Language performance and differences in brain activity possibly affected by sex
In a new fMRI study conducted in the Epidemiology, Biostatistics and Clinical Research Laboratory (Montpellier I University, France) and published by Elsevier in the February 2009 issue of Cortex, researchers found differences among male and female groups on activation strength linked to verbal fluency (words generation).
Results from previous fMRI studies identifying the neural basis of sex differences in language production are still in debate. Particularly, the question of group differences in verbal abilities which might account for neurocognitive differences elicited between men and women, still remain unresolved.
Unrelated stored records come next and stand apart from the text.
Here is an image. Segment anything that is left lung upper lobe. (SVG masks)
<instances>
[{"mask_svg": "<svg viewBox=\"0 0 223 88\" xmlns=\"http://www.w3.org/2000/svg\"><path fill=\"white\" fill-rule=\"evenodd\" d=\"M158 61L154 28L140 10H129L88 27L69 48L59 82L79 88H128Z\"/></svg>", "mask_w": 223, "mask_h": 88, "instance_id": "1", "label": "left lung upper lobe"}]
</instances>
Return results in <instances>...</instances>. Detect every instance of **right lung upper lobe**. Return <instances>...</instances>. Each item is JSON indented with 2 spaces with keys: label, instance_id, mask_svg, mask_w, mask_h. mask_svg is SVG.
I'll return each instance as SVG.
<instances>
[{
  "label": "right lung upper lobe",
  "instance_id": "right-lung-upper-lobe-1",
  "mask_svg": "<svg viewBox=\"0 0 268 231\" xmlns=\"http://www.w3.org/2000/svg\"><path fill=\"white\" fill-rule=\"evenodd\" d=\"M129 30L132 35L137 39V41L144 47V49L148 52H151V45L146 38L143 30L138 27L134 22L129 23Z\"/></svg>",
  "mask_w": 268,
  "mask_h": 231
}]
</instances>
Although the cerebral regions involved are identical for both men and women, men show greater activation than women, irrespective of performance levels in classical language regions (frontal, temporal and occipital lobes, and cerebellum).
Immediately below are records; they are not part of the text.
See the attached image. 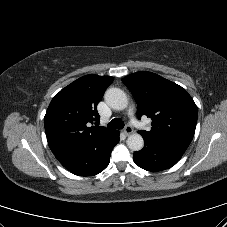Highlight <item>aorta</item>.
Segmentation results:
<instances>
[{
    "label": "aorta",
    "instance_id": "aorta-1",
    "mask_svg": "<svg viewBox=\"0 0 227 227\" xmlns=\"http://www.w3.org/2000/svg\"><path fill=\"white\" fill-rule=\"evenodd\" d=\"M107 105L115 110H123L128 105L124 91L119 88H109L104 95ZM127 146L132 151H140L144 146L143 137L138 133L131 134L127 139Z\"/></svg>",
    "mask_w": 227,
    "mask_h": 227
}]
</instances>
From a representative sample of 331 French speakers, students showing a sex difference for a verbal fluency task, with women scoring higher than men as reported in the literature, four groups of 11 healthy right handed subjects were selected a priori. Selection was based on sex and contrasted scores in a fluency task i.e. high versus low verbal fluency scores. The 44 subjects were submitted to a covert verbal fluency fMRI protocol.
In addition to a sex effect, this design also shows a performance effect irrespective of sex. Low fluency subjects elicit greater activation in the anterior cingulate than high fluency subjects, with these later activating the cerebellum more than those with low performances.
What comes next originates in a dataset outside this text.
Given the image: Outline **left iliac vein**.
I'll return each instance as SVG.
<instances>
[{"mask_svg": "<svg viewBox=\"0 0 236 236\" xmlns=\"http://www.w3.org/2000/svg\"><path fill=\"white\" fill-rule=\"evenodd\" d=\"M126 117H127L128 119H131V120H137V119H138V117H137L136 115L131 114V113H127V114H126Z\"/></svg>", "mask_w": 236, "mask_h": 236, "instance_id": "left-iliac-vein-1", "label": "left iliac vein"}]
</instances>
The combined sex and performance effects play a role on activation strength. High fluency men differ both from low fluency men and high and low fluency women by showing more activation in the right precuneus and left dorsolateral prefrontal cortex and less activation in right inferior frontal gyrus. Furthermore, in low fluency women, the left anterior cingulate is activated more than in those with high fluency scores.
By dissociating sex and performance effects on brain regional activation strength, this study clearly shows either an effect exclusively related to sex in several regions, or another effect exclusively related to performance or indeed to the both in certain other regions.
Investigating the neural correlates of verbal fluency focusing on sex differences should take into account behavioral variations in order not to alter the conclusion and better grasp the complexity of the phenomenon being studied.